Task details:
Transcribe all the data below exactly, leaving its pictures out.

----------------

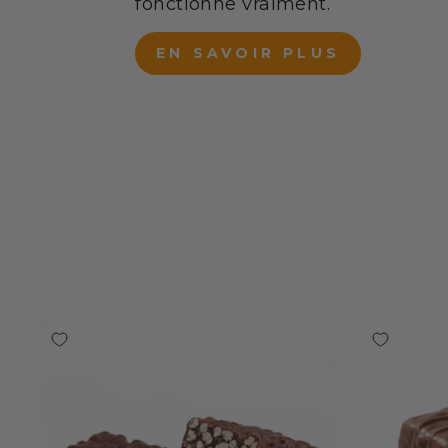
fonctionne vraiment.
EN SAVOIR PLUS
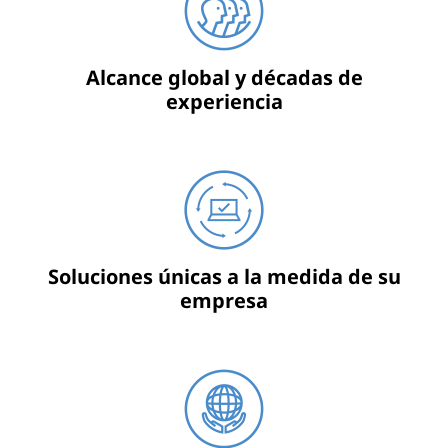
Alcance global y décadas de
experiencia
Soluciones únicas a la medida de su
empresa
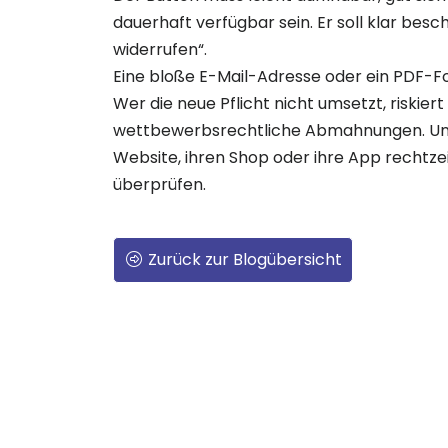
dauerhaft verfügbar sein. Er soll klar besch
widerrufen“.
Eine bloße E-Mail-Adresse oder ein PDF-Fo
Wer die neue Pflicht nicht umsetzt, riskier
wettbewerbsrechtliche Abmahnungen. Unt
Website, ihren Shop oder ihre App rechtzei
überprüfen.
Zurück zur Blogübersicht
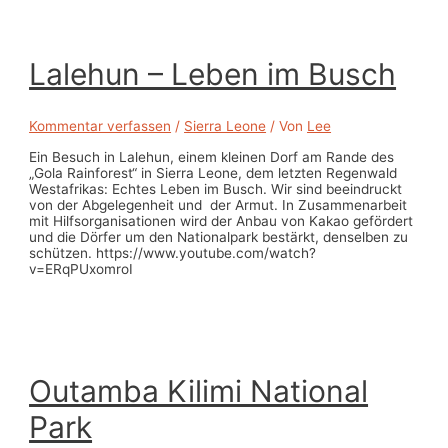
Lalehun – Leben im Busch
Kommentar verfassen
/
Sierra Leone
/ Von
Lee
Ein Besuch in Lalehun, einem kleinen Dorf am Rande des
„Gola Rainforest“ in Sierra Leone, dem letzten Regenwald
Westafrikas: Echtes Leben im Busch. Wir sind beeindruckt
von der Abgelegenheit und der Armut. In Zusammenarbeit
mit Hilfsorganisationen wird der Anbau von Kakao gefördert
und die Dörfer um den Nationalpark bestärkt, denselben zu
schützen. https://www.youtube.com/watch?
v=ERqPUxomroI
Outamba Kilimi National
Park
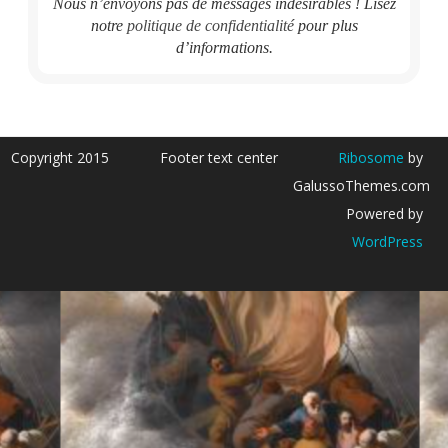
Nous n’envoyons pas de messages indésirables ! Lisez
notre
politique de confidentialité
pour plus
d’informations.
Copyright 2015
Footer text center
Ribosome
by
GalussoThemes.com
Powered by
WordPress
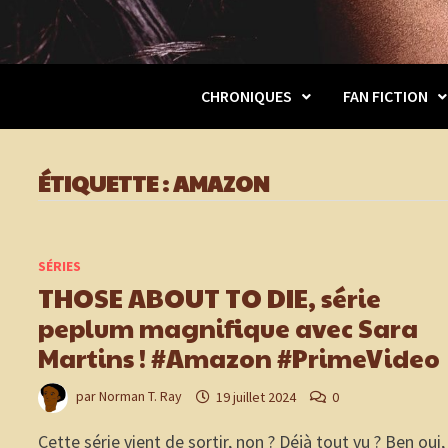
CHRONIQUES
FAN FICTION
ÉTIQUETTE :
AMAZON
SÉRIES
THOSE ABOUT TO DIE, série
peplum magnifique avec Sara
Martins ! #Amazon #PrimeVideo
par
Norman T. Ray
19 juillet 2024
0
Cette série vient de sortir, non ? Déjà tout vu ? Ben oui,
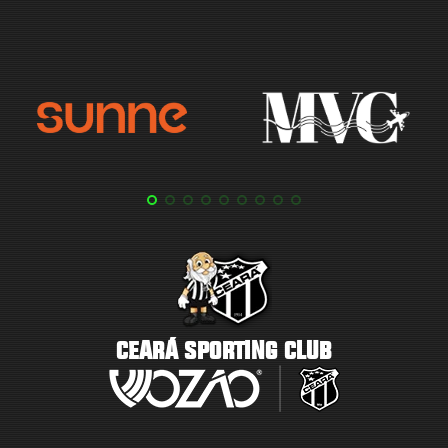
CEARÁ SPORTING CLUB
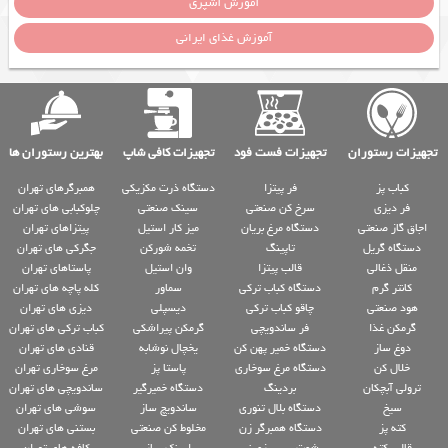
آموزش آشپزی
آموزش غذای ایرانی
تجهیزات رستوران
تجهیزات فست فود
تجهیزات کافی شاپ
بهترین رستوران ها
کباب پز
فر پیتزا
دستگاه ذرت مکزیکی
همبرگرهای تهران
فر دیزی
سرخ کن صنعتی
سینک صنعتی
چلوکبابی های تهران
اجاق گاز صنعتی
دستگاه مرغ بریان
میز کار استیل
پیتزاهای تهران
دستگاه گریل
تاپینگ
تخمه شورکن
جگرکی های تهران
منقل ذغالی
قالب پیتزا
وان استیل
پاستاهای تهران
کانتر گرم
دستگاه کباب ترکی
سماور
کله پاچه های تهران
هود صنعتی
چاقو کباب ترکی
دیسپلی
دیزی های تهران
گرمکن غذا
فر ساندویچی
گرمکن پیراشکی
کباب ترکی های تهران
دوغ ساز
دستگاه خمیر پهن کن
یخچال نوشابه
قنادی های تهران
خلال کن
دستگاه مرغ سوخاری
پاستا پز
مرغ سوخاری تهران
ترولی آبچکان
بردینگ
دستگاه خمیرگیر
ساندویچی های تهران
سیخ
دستگاه بلال تنوری
ساندویچ ساز
سوشی های تهران
کته پز
دستگاه همبرگر زن
مخلوط کن صنعتی
بستنی های تهران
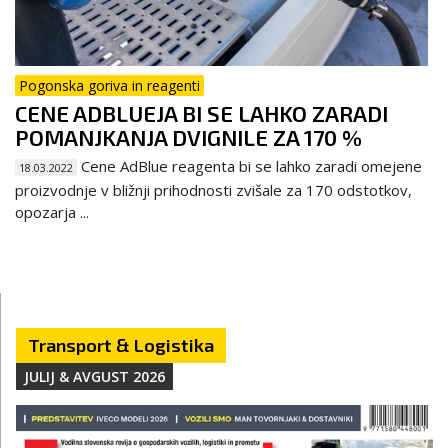
Pogonska goriva in reagenti
CENE ADBLUEJA BI SE LAHKO ZARADI
POMANJKANJA DVIGNILE ZA 170 %
Cene AdBlue reagenta bi se lahko zaradi omejene
18.03.2022
proizvodnje v bližnji prihodnosti zvišale za 170 odstotkov,
opozarja ...
Transport & Logistika
JULIJ & AVGUST 2026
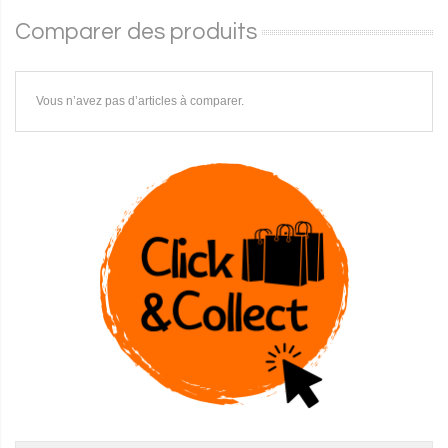
Comparer des produits
Vous n’avez pas d’articles à comparer.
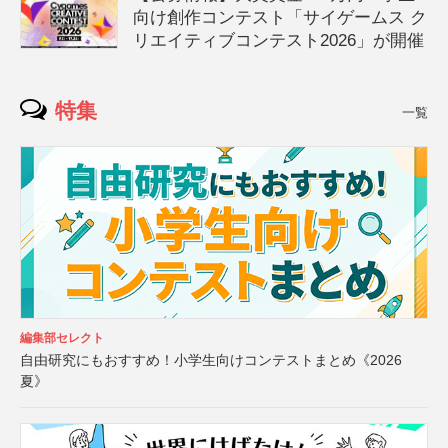
向け創作コンテスト「サイゲームス ク
リエイティブコンテスト2026」が開催
特集
一覧
編集部セレクト
自由研究にもおすすめ！小学生向けコンテストまとめ《2026
夏》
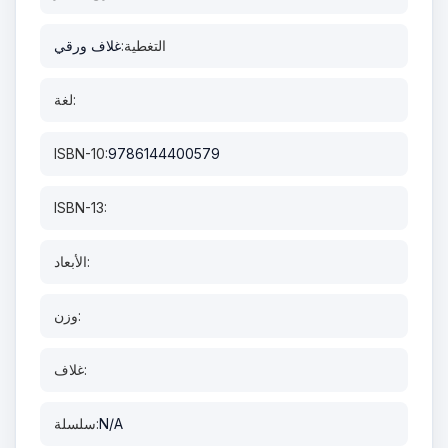
التغطية:
غلاف ورقي
لغة:
ISBN-10:
9786144400579
ISBN-13:
الأبعاد:
وزن:
غلاف:
N/A
سلسلة:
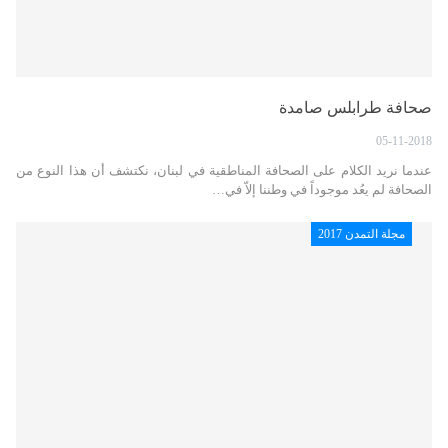
صحافة طرابلس صامدة
05-11-2018
عندما نريد الكلام على الصحافة المناطقية في لبنان، نكتشف أن هذا النوع من
الصحافة لم يعُد موجوداً في وطننا إلاّ في…
مجلة التمدن 2017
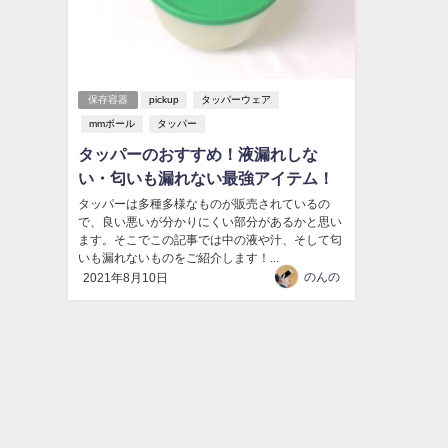
保存容器
pickup
タッパーウェア
mmボール
タッパー
タッパーのおすすめ！液漏れしな
い・匂いも漏れない最強アイテム！
タッパーは多種多様なものが販売されているの
で、良い悪いが分かりにくい部分があるかと思い
ます。そこでこの記事では中の液や汁、そして匂
いも漏れないものをご紹介します！...
のんの
2021年8月10日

----------------

Reply:
fonctionne vraiment.
EN SAVOIR PLUS
Alcance global y décadas de
experiencia
Soluciones únicas a la medida de su
empresa
dauerhaft verfügbar sein. Er soll klar besch
widerrufen“.
Eine bloße E-Mail-Adresse oder ein PDF-Fo
Wer die neue Pflicht nicht umsetzt, riskier
wettbewerbsrechtliche Abmahnungen. Unt
Website, ihren Shop oder ihre App rechtzei
überprüfen.
Zurück zur Blogübersicht
Lalehun – Leben im Busch
Kommentar verfassen
/
Sierra Leone
/ Von
Lee
Ein Besuch in Lalehun, einem kleinen Dorf am Rande des
„Gola Rainforest“ in Sierra Leone, dem letzten Regenwald
Westafrikas: Echtes Leben im Busch. Wir sind beeindruckt
von der Abgelegenheit und der Armut. In Zusammenarbeit
mit Hilfsorganisationen wird der Anbau von Kakao gefördert
und die Dörfer um den Nationalpark bestärkt, denselben zu
schützen. https://www.youtube.com/watch?
v=ERqPUxomroI
Outamba Kilimi National
Park
Nous n’envoyons pas de messages indésirables ! Lisez
notre
politique de confidentialité
pour plus
d’informations.
Copyright 2015
Footer text center
Ribosome
by
GalussoThemes.com
Powered by
WordPress
CHRONIQUES
FAN FICTION
ÉTIQUETTE :
AMAZON
SÉRIES
THOSE ABOUT TO DIE, série
peplum magnifique avec Sara
Martins ! #Amazon #PrimeVideo
par
Norman T. Ray
19 juillet 2024
0
Cette série vient de sortir, non ? Déjà tout vu ? Ben oui,
CEARÁ SPORTING CLUB
آموزش آشپزی
آموزش غذای ایرانی
تجهیزات رستوران
تجهیزات فست فود
تجهیزات کافی شاپ
بهترین رستوران ها
کباب پز
فر پیتزا
دستگاه ذرت مکزیکی
همبرگرهای تهران
فر دیزی
سرخ کن صنعتی
سینک صنعتی
چلوکبابی های تهران
اجاق گاز صنعتی
دستگاه مرغ بریان
میز کار استیل
پیتزاهای تهران
دستگاه گریل
تاپینگ
تخمه شورکن
جگرکی های تهران
منقل ذغالی
قالب پیتزا
وان استیل
پاستاهای تهران
کانتر گرم
دستگاه کباب ترکی
سماور
کله پاچه های تهران
هود صنعتی
چاقو کباب ترکی
دیسپلی
دیزی های تهران
گرمکن غذا
فر ساندویچی
گرمکن پیراشکی
کباب ترکی های تهران
دوغ ساز
دستگاه خمیر پهن کن
یخچال نوشابه
قنادی های تهران
خلال کن
دستگاه مرغ سوخاری
پاستا پز
مرغ سوخاری تهران
ترولی آبچکان
بردینگ
دستگاه خمیرگیر
ساندویچی های تهران
سیخ
دستگاه بلال تنوری
ساندویچ ساز
سوشی های تهران
کته پز
دستگاه همبرگر زن
مخلوط کن صنعتی
بستنی های تهران
Pogonska goriva in reagenti
CENE ADBLUEJA BI SE LAHKO ZARADI
POMANJKANJA DVIGNILE ZA 170 %
Cene AdBlue reagenta bi se lahko zaradi omejene
18.03.2022
proizvodnje v bližnji prihodnosti zvišale za 170 odstotkov,
opozarja ...
Transport & Logistika
JULIJ & AVGUST 2026
Comparer des produits
Vous n’avez pas d’articles à comparer.
向け創作コンテスト「サイゲームス ク
リエイティブコンテスト2026」が開催
特集
一覧
編集部セレクト
自由研究にもおすすめ！小学生向けコンテストまとめ《2026
夏》
التغطية:
غلاف ورقي
لغة:
ISBN-10:
9786144400579
ISBN-13:
الأبعاد:
وزن:
غلاف:
N/A
سلسلة:
صحافة طرابلس صامدة
05-11-2018
عندما نريد الكلام على الصحافة المناطقية في لبنان، نكتشف أن هذا النوع من
الصحافة لم يعُد موجوداً في وطننا إلاّ في…
مجلة التمدن 2017
保存容器
pickup
タッパーウェア
mmボール
タッパー
タッパーのおすすめ！液漏れしな
い・匂いも漏れない最強アイテム！
タッパーは多種多様なものが販売されているの
で、良い悪いが分かりにくい部分があるかと思い
ます。そこでこの記事では中の液や汁、そして匂
いも漏れないものをご紹介します！...
のんの
2021年8月10日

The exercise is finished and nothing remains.